フォト・エッセイ(139)売布「祈りの森」①


 先日、黙想指導のため、2泊3日で売布にある御受難会の黙想の家に行ってきた。売布の黙想の家の話はよく聞いていたが、行ったのは今回が初めてのことだった。今回は、カトリックではなく日本聖公会の召命黙想の指導だった。

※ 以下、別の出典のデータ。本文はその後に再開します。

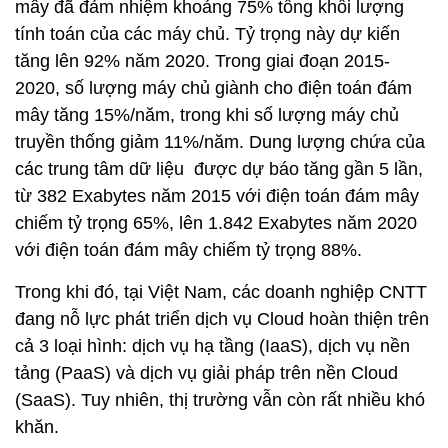
mây đã đảm nhiệm khoảng 75% tổng khối lượng
tính toán của các máy chủ. Tỷ trọng này dự kiến
tăng lên 92% năm 2020. Trong giai đoạn 2015-
2020, số lượng máy chủ giành cho điện toán đám
mây tăng 15%/năm, trong khi số lượng máy chủ
truyền thống giảm 11%/năm. Dung lượng chứa của
các trung tâm dữ liệu được dự báo tăng gần 5 lần,
từ 382 Exabytes năm 2015 với điện toán đám mây
chiếm tỷ trọng 65%, lên 1.842 Exabytes năm 2020
với điện toán đám mây chiếm tỷ trọng 88%.
Trong khi đó, tại Việt Nam, các doanh nghiệp CNTT
đang nỗ lực phát triển dịch vụ Cloud hoàn thiện trên
cả 3 loại hình: dịch vụ hạ tầng (IaaS), dịch vụ nền
tảng (PaaS) và dịch vụ giải pháp trên nền Cloud
(SaaS). Tuy nhiên, thị trường vẫn còn rất nhiều khó
khăn.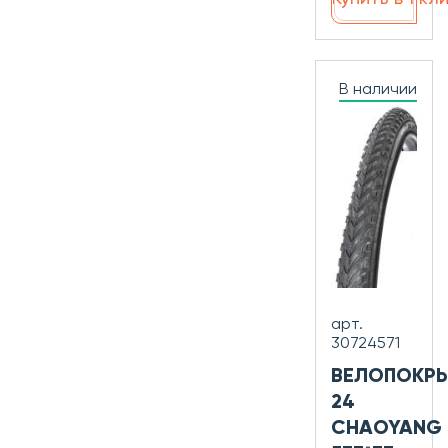
В наличии
арт.
30724571
ВЕЛОПОКР
24
CHAOYANG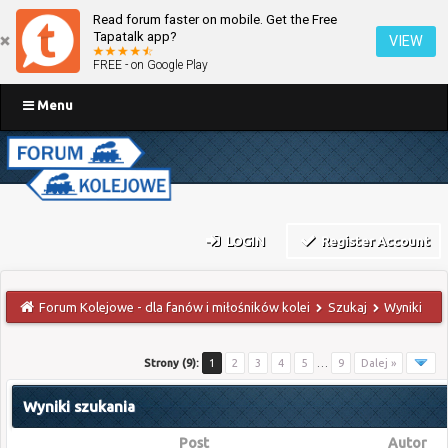
Read forum faster on mobile. Get the Free
Tapatalk app?
VIEW
FREE - on Google Play
Menu
LOGIN
Register Account
Forum Kolejowe - dla fanów i miłośników kolei
Szukaj
Wyniki
Strony (9):
1
2
3
4
5
…
9
Dalej »
Wyniki szukania
Post
Autor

 初日は、午後に着いて、自己紹介やらオリエンテーションやらをしているうちに夜になってしまったので外に出られなかった。2日目の朝、朝祷のあと庭を散策してみた。早くから太陽が照りつけ、本格的な夏の到来を感じさせる朝だった。歩き始めて驚いたのは、敷地の広さと木の多さだ。モミジ、杉、松、楠木などが鬱蒼と茂った森が、芝生の庭と黙想の家の建物を取り囲んでいる。森のあちこちにヒマラヤスギやダイオオショウなどの巨木が聳え立ち、深い森の中でしか見られない陰影の豊かな木陰を作り出していた。

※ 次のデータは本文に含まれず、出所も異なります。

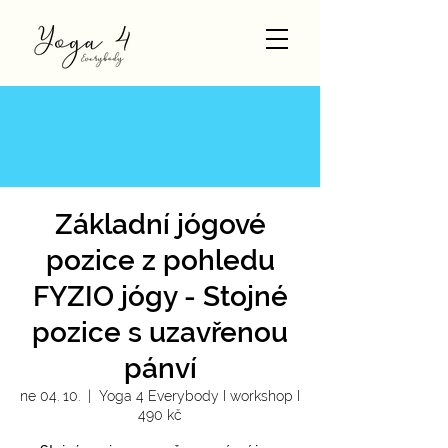
Základní jógové
pozice z pohledu
FYZIO jógy - Stojné
pozice s uzavřenou
pánví
ne 04. 10.
  |  
Yoga 4 Everybody I workshop I
490 kč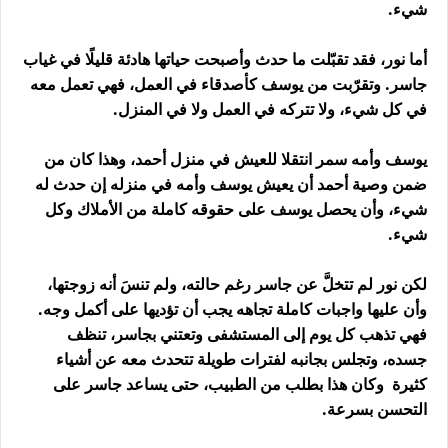
شيء.
أما نور، فقد تقبّلت ما حدث وأصبحت حياتها هادئة قليلًا في غياب
جاسر. وتقرّبت من يوسف كأصدقاء في العمل، فهي تعمل معه
في كل شيء، ولا تتركه في العمل ولا في المنزل.
يوسف وأمه سمر انتقلا للعيش في منزل أحمد، وهذا كان من
ضمن وصية أحمد أن يعيش يوسف وأمه في منزله إن حدث له
شيء، وأن يحصل يوسف على حقوقه كاملة من الأملاك وكل
شيء.
لكن نور لم تتخلَّ عن جاسر رغم حالته، ولم تنسَ أنه زوجتها،
وأن عليها واجبات كاملة تجاهه يجب أن تؤديها على أكمل وجه.
فهي تذهب كل يوم إلى المستشفى وتعتني بجاسر، تنظف
جسده، وتجلس بجانبه لفترات طويلة تتحدث معه عن أشياء
كثيرة وكان هذا بطلب من الطبيب، حتى يساعد جاسر على
التحسن بسرعة.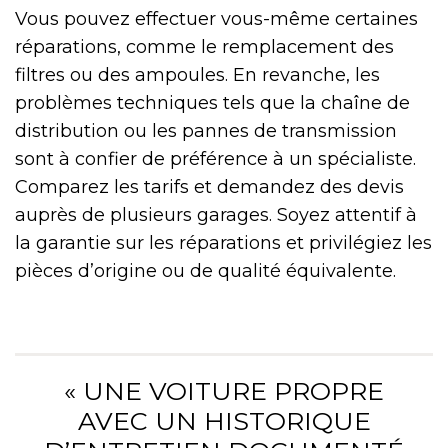
Vous pouvez effectuer vous-même certaines
réparations, comme le remplacement des
filtres ou des ampoules. En revanche, les
problèmes techniques tels que la chaîne de
distribution ou les pannes de transmission
sont à confier de préférence à un spécialiste.
Comparez les tarifs et demandez des devis
auprès de plusieurs garages. Soyez attentif à
la garantie sur les réparations et privilégiez les
pièces d’origine ou de qualité équivalente.
« UNE VOITURE PROPRE
AVEC UN HISTORIQUE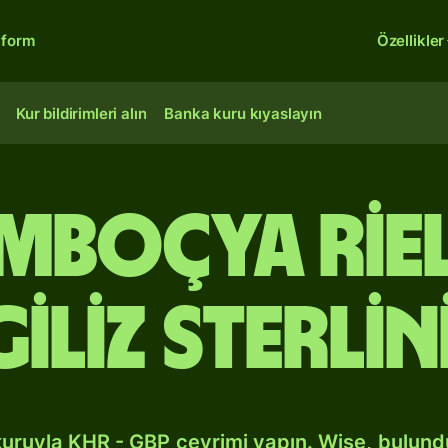
tform
Özellikler
Kur bildirimleri alın
Banka kuru kıyaslayın
mboçya rie
giliz sterlin
kuruyla KHR - GBP çevrimi yapın. Wise, bulun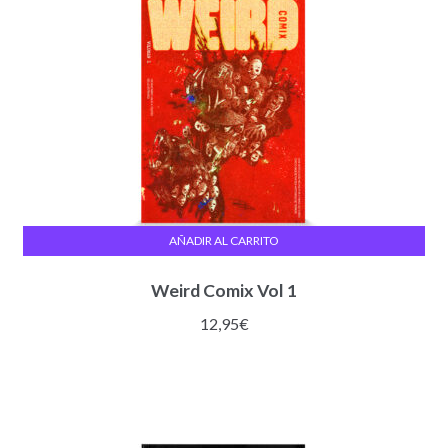
AÑADIR AL CARRITO
Weird Comix Vol 1
12,95
€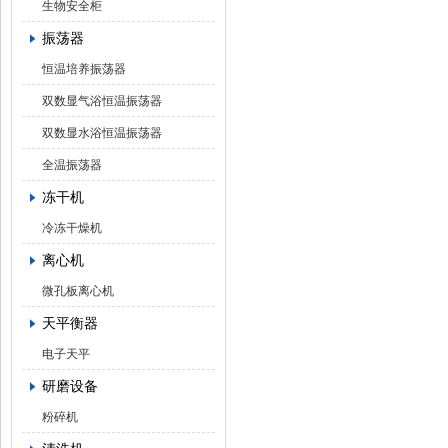
生物安全柜
振荡器
恒温培养振荡器
双数显气浴恒温振荡器
双数显水浴恒温振荡器
全温振荡器
冻干机
冷冻干燥机
离心机
微孔板离心机
天平衡器
电子天平
研磨设备
粉碎机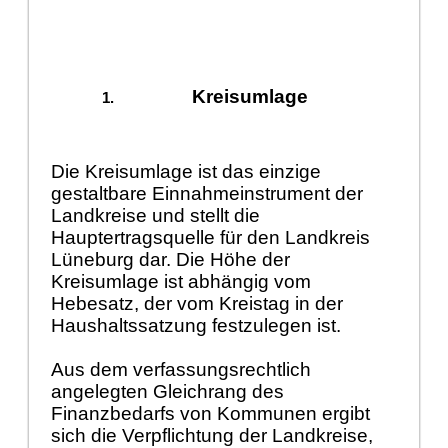
Kreisumlage
Die Kreisumlage ist das einzige
gestaltbare Einnahmeinstrument der
Landkreise und stellt die
Hauptertragsquelle für den Landkreis
Lüneburg dar. Die Höhe der
Kreisumlage ist abhängig vom
Hebesatz, der vom Kreistag in der
Haushaltssatzung festzulegen ist.
Aus dem verfassungsrechtlich
angelegten Gleichrang des
Finanzbedarfs von Kommunen ergibt
sich die Verpflichtung der Landkreise,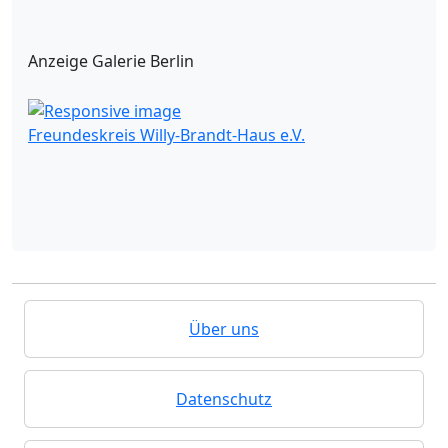
Anzeige Galerie Berlin
Freundeskreis Willy-Brandt-Haus e.V.
Über uns
Datenschutz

 森を管理しているブラザーの話では、この黙想の家には森も含めて1万坪の敷地あるという。買い取ったときは3万坪あったのだが、東京の土地を買うために2万坪は転売してしまっのただそうだ。「松くい虫の被害を受けて、この10年で数百本の松を切ってしまったのですかすかになりました」とおっしゃっていたが、これで「すかすか」だとすれば最初は一体どれほどの森だったのだろう。







※写真の解説…宝塚黙想の家「祈りの森」にて。1枚目、ダイオオショウ(松科)の巨木。